• **Problem statement**: Would you retype the whole listing verbatim, keeping pictures out of it?
======== Record extracts
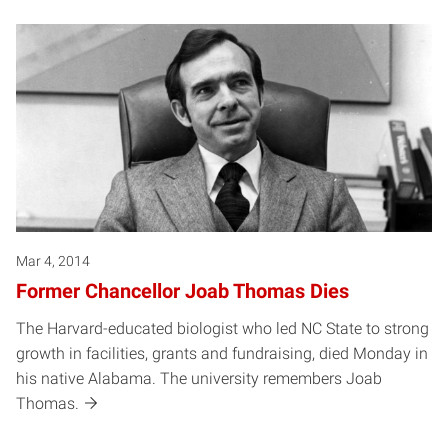
Mar 4, 2014
Former Chancellor Joab Thomas Dies
The Harvard-educated biologist who led NC State to strong
growth in facilities, grants and fundraising, died Monday in
his native Alabama. The university remembers Joab
Thomas.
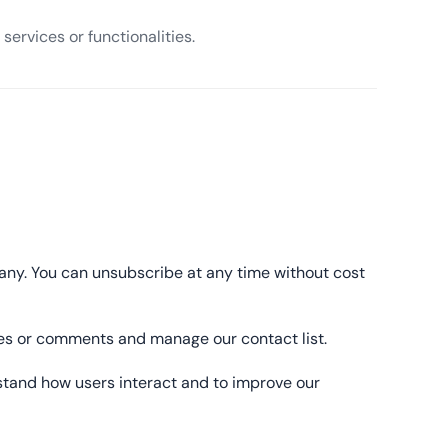
services or functionalities.
pany. You can unsubscribe at any time without cost
ages or comments and manage our contact list.
stand how users interact and to improve our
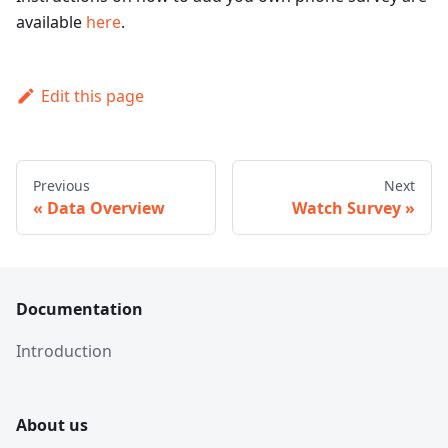
available
here
.
Edit this page
Previous
Next
Data Overview
Watch Survey
Documentation
Introduction
About us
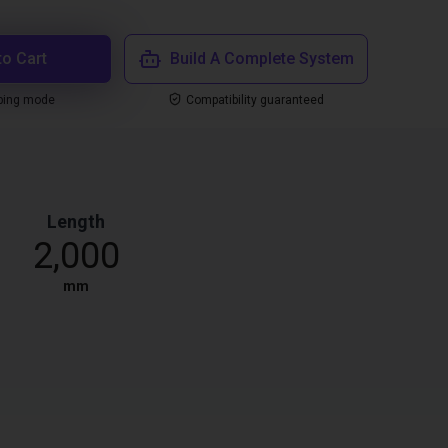
to Cart
Build A Complete System
ping mode
Compatibility guaranteed
Length
2,000
mm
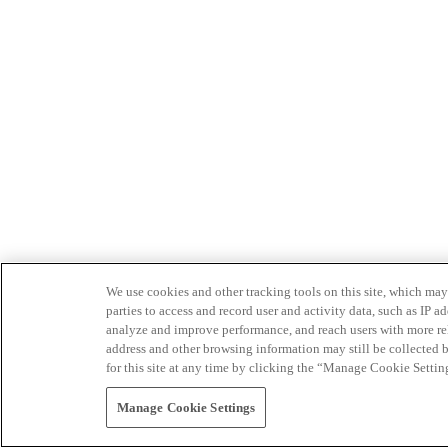
We use cookies and other tracking tools on this site, which may 
parties to access and record user and activity data, such as IP
analyze and improve performance, and reach users with more relev
address and other browsing information may still be collected b
for this site at any time by clicking the “Manage Cookie Settin
Manage Cookie Settings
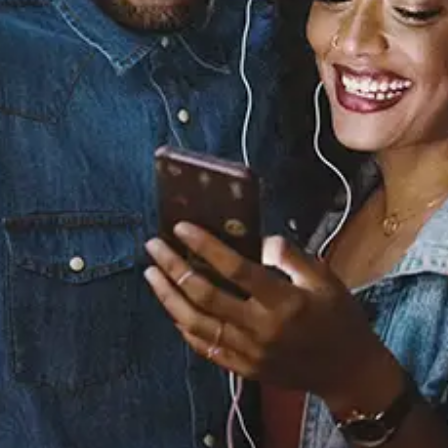
Sourced from:
You Ain't Worth It
6LACK
Released:
December 4, 2020
Buy or listen to this song:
================
• **Exercise response**:
Mar 4, 2014
Former Chancellor Joab Thomas Dies
The Harvard-educated biologist who led NC State to strong
growth in facilities, grants and fundraising, died Monday in
his native Alabama. The university remembers Joab
Thomas.
services or functionalities.
pany. You can unsubscribe at any time without cost
ages or comments and manage our contact list.
stand how users interact and to improve our
available
here
.
Edit this page
Previous
Next
Data Overview
Watch Survey
Documentation
Introduction
About us
to Cart
Build A Complete System
ping mode
Compatibility guaranteed
Length
2,000
mm
We use cookies and other tracking tools on this site, which may 
parties to access and record user and activity data, such as IP
analyze and improve performance, and reach users with more relev
address and other browsing information may still be collected b
for this site at any time by clicking the “Manage Cookie Settin
Manage Cookie Settings
Sourced from:
You Ain't Worth It
6LACK
Released:
December 4, 2020
Buy or listen to this song:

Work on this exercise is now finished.